[Home]

Summary:ASTERISK-01891: Mixmonitor stopped storing
Reporter:jalsot (jalsot)Labels:
Date Opened:2006-02-10 01:44:53.000-0600Date Closed:2006-04-11 16:36:50
Priority:MinorRegression?No
Status:Closed/CompleteComponents:Applications/app_mixmonitor
Versions:Frequency of
Occurrence
Related
Issues:
Environment:Attachments:( 0) patch.mixmonitor1
( 1) patch.mixmonitor2
Description:I noticed an that one of my conversations monitored by mixmonnitor got incomplete.
The case:
- 3 participiants in a Meetme room (SIP phones - Grandstream BT100)
- mixmonitor started from console for one of the participiants channel
 mixmonitor start SIP/xxx.net-08221f00 /tmp/conference.wav
- the call took about 40 minutes
- converence.wav had only 15 min 16 seconds, 14657644 bytes

There was no filesystem problem, no space problems.
I'm a bit worried what can be the problem, probably I should go back to old monitor.
Comments:By: jalsot (jalsot) 2006-02-11 12:56:04.000-0600

Another file found:
Real duration: 1495 seconds
recorded file duration: 517.3 seconds

This time the Mixmonitor application was called [not from console but from dialplan] and not PCM wav, but GSM encoded wav was used.
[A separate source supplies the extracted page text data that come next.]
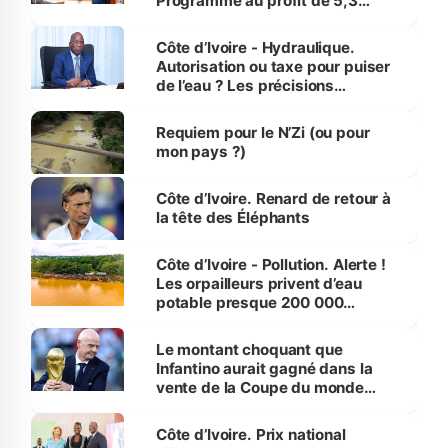
Programme au profit de 5,3
millions de jeunes
Côte d’Ivoire - Hydraulique.
Autorisation ou taxe pour puiser
de l’eau ? Les précisions
d’Assahoré
Requiem pour le N’Zi (ou pour
mon pays ?)
Côte d’Ivoire. Renard de retour à
la tête des Éléphants
Côte d’Ivoire - Pollution. Alerte !
Les orpailleurs privent d’eau
potable presque 200 000
habitants autour d’Agboville
Le montant choquant que
Infantino aurait gagné dans la
vente de la Coupe du monde
révélé
Côte d’Ivoire. Prix national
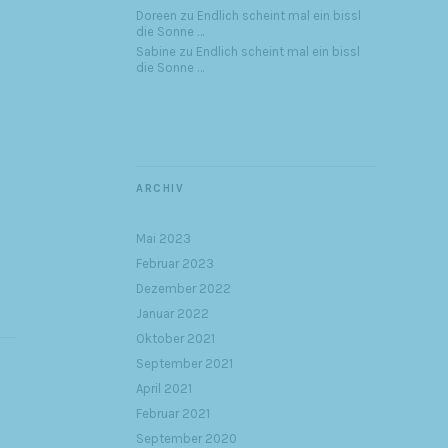
Doreen
zu
Endlich scheint mal ein bissl
die Sonne …
Sabine
zu
Endlich scheint mal ein bissl
die Sonne …
ARCHIV
Mai 2023
Februar 2023
Dezember 2022
Januar 2022
Oktober 2021
September 2021
April 2021
Februar 2021
September 2020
It seems, mixmonitor is useless...

By: BJ Weschke (bweschke) 2006-02-13 21:11:18.000-0600

any debug or trace information you can append to this issue for when it is happening? might help us to troubleshoot the problem or at least understand why app_mixmonitor is ending early.

By: jalsot (jalsot) 2006-02-16 11:47:20.000-0600

Unfortunately I wasn't able to artificially induce the problem. In logs I didn't find anything, no valuable details. I'll try further...

Maybe an info: on console I didn't see that mixmonitor ended, only when the call was hanged up.

By: vortex_0_o (vortex_0_o) 2006-02-17 04:24:41.000-0600

Now using show version files app_mixmonitor.c Revision 7740
Tried it quickly with about 10 simultaneous recordings storing in g729 format and the recording files were the correct size.

Last time there did not seem to be any pattern in it though and the error rate was low.

Can we please leave this bug open for the moment.

By: BJ Weschke (bweschke) 2006-02-17 07:43:12.000-0600

Sure - Recommend that we leave it open until sometime next week and if we still cannot reproduce, then we'll close it.

With all testing though - let's make certain we're using the latest version of /trunk as there have been some significant patches to the code that have corrected issues with MixMonitor.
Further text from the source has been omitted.